Antero-medial portal technique allows for anatomical tunnel placement and improved knee biomechanics.
Two X-ray results of the anatomic and non-anatomic tibia and fibula bones
Two X-ray results of the anatomic and non-anatomic tibia and fibula bones
However, in a recent retrospective study carried out from the data of the Danish Knee Ligament Reconstruction Register, an increased risk of revision after antero-medial compared with transtibial technique during primary anterior cruciate ligament reconstruction has been described.
The authors of this study stated that their findings could be explained:
  • by technical failures resulting from introduction of a new and more complex procedure; or
  • by the hypothesis that, compared to non-anatomic techniques, a greater force is carried by the anatomic anterior cruciate ligament reconstruction
Hence, there is a concomitant higher risk of anterior cruciate ligament rupture.
According to the data presented and their clinical experience, the authors believe that a sports medicine surgeon should consider both the techniques.
However, antero-medial portal technique allows for more anatomic tunnel positioning and better biomechanical results compared to transtibial technique.
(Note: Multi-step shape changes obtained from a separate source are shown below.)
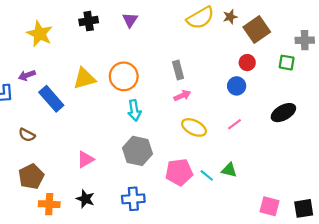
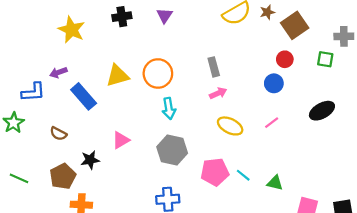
pink triangle: (85, 159) -> (121, 140), moved
green triangle: (229, 170) -> (275, 183), moved
black star: (85, 199) -> (90, 160), moved, turned -30

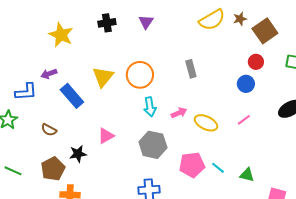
yellow triangle: (117, 76) -> (103, 77), turned -35
pink arrow: (218, 93) -> (179, 113), moved

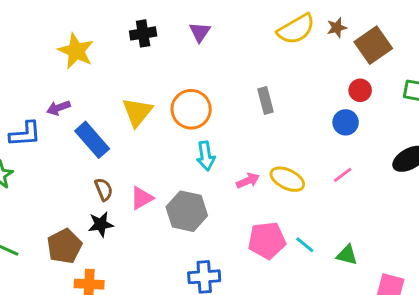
pink arrow: (179, 113) -> (248, 181), moved
brown semicircle: (49, 130) -> (104, 189), moved, turned -140
gray hexagon: (153, 145) -> (187, 211), moved

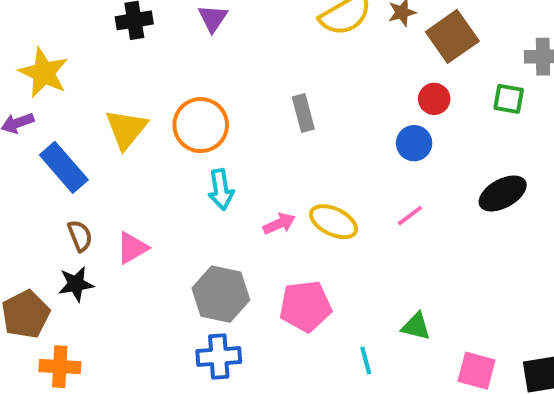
yellow star: (76, 51) -> (44, 73), moved
gray hexagon: (187, 211) -> (221, 294), moved
cyan line: (305, 245) -> (366, 361), moved, turned 36

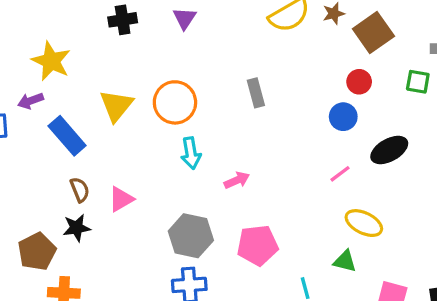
black ellipse: (503, 193) -> (389, 150), moved
yellow ellipse: (334, 222) -> (364, 223), moved

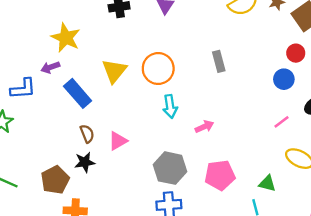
green triangle: (345, 261) -> (267, 183), moved

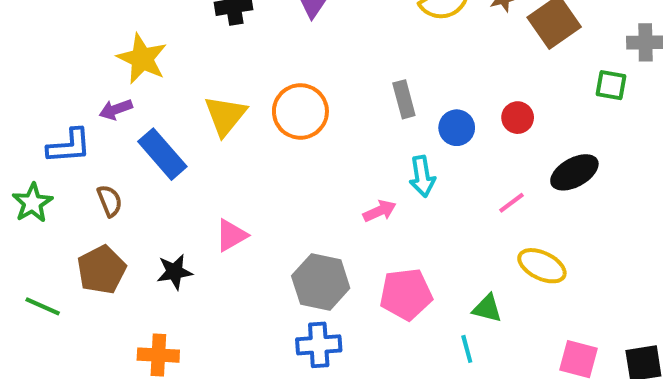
red circle: (296, 53) -> (518, 118), moved
blue circle: (284, 79) -> (457, 128), moved
cyan arrow: (170, 106) -> (422, 176), moved
brown semicircle: (87, 134) -> (110, 201), moved
brown pentagon: (55, 180) -> (101, 270), moved

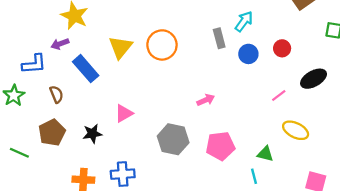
cyan arrow: (422, 176) -> (244, 21), moved, turned -135
blue cross: (319, 345) -> (123, 174), moved

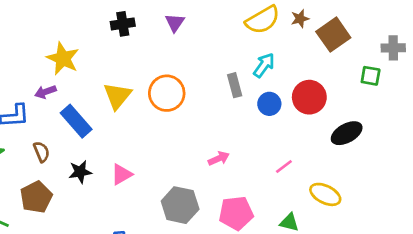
red circle: (282, 48) -> (309, 97), size x1.6
pink line: (279, 95) -> (284, 166), moved
black star: (92, 134) -> (80, 172), moved

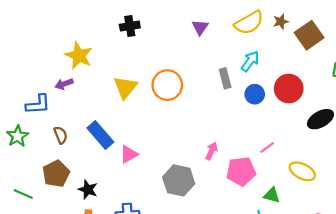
purple triangle: (175, 23) -> (200, 27), moved
blue rectangle: (76, 121) -> (100, 135), moved
pink arrow: (219, 158) -> (212, 151), moved, turned -42
black star: (80, 172) -> (88, 189), moved, turned 30
pink pentagon: (236, 213) -> (241, 171), moved

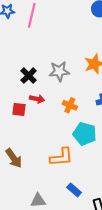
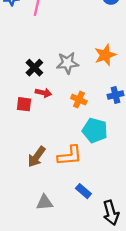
brown arrow: (14, 158) -> (37, 157), moved, turned 72

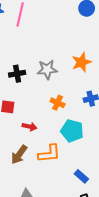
black cross: (34, 68) -> (17, 74), turned 35
red arrow: (43, 93) -> (30, 127), moved
blue rectangle: (83, 191) -> (81, 176), moved

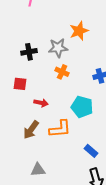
orange star: (81, 62) -> (79, 31), moved
orange cross: (58, 103) -> (62, 72), moved

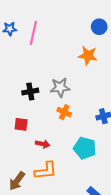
orange star: (79, 31) -> (88, 56), moved, turned 30
orange L-shape: (60, 129) -> (46, 171), moved
brown arrow: (31, 130) -> (17, 181), moved

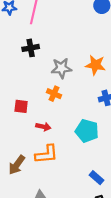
orange star: (88, 56) -> (95, 65), moved
black cross: (30, 92) -> (31, 48), moved
orange cross: (64, 112) -> (54, 94), moved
Single VS. Double Bundle ACL Reconstruction

Another controversy regarding anterior cruciate ligament reconstruction is about single versus double-bundle reconstruction.
The double-bundle technique, popularized by orthopedic surgeon Dr. Freddie H. Fu (1950-2021), was developed from a good understanding of the native anterior cruciate ligament anatomy and its two functionally different bundles (antero-medial and posterolateral).
The double-bundle technique allows for both bundle reconstruction through four different tunnels.
In a recent meta-analysis, double-bundle technique apparently resulted in significantly better anterior and rotational stability and higher IKDC objective scores compared to single-bundle reconstruction.
However, the meta-analysis did not detect any significant differences in subjective outcome measures between double-bundle and single-bundle reconstruction, as evidenced by the:
  • Lysholm score
  • Tegner activity scale
  • IKDC subjective score
Alternatively, in a recent Cochrane review, the authors stated that there is insufficient evidence to determine the relative effectiveness of double-bundle and single-bundle anterior cruciate ligament reconstruction in adults.
However, the authors found limited evidence that double-bundle anterior cruciate ligament reconstruction has some superior results in objective measurements of knee stability and protection against:
  • repeat anterior cruciate ligament rupture, or
  • a new meniscal injury
Conversely, a meta-analysis regarding in vitro and intraoperative laxities after single-bundle and double-bundle anterior cruciate ligament reconstructions demonstrated that both techniques result in similar antero-posterior knee joint laxity at time 0.
Therefore, no conclusive evidence on the superiority of one reconstruction technique over the other in terms of rotation laxity could be obtained.
In the light of these data, the authors do not commonly perform double-bundle anterior cruciate ligament reconstruction due to the more complex and expensive surgical technique.

Conclusion

Anterior cruciate ligament reconstruction is a common procedure in orthopedic surgery.
However, this surgery needs to be done by experienced surgeons, with experience in many different reconstruction techniques.
To achieve good results and high satisfaction rates, correct treatment must be tailored to meet the patient’s needs, profession, activity level, age, and sports.
Considering the literature review, many controversies regarding anterior cruciate ligament reconstruction are still under debate and need to be clarified with high quality studies.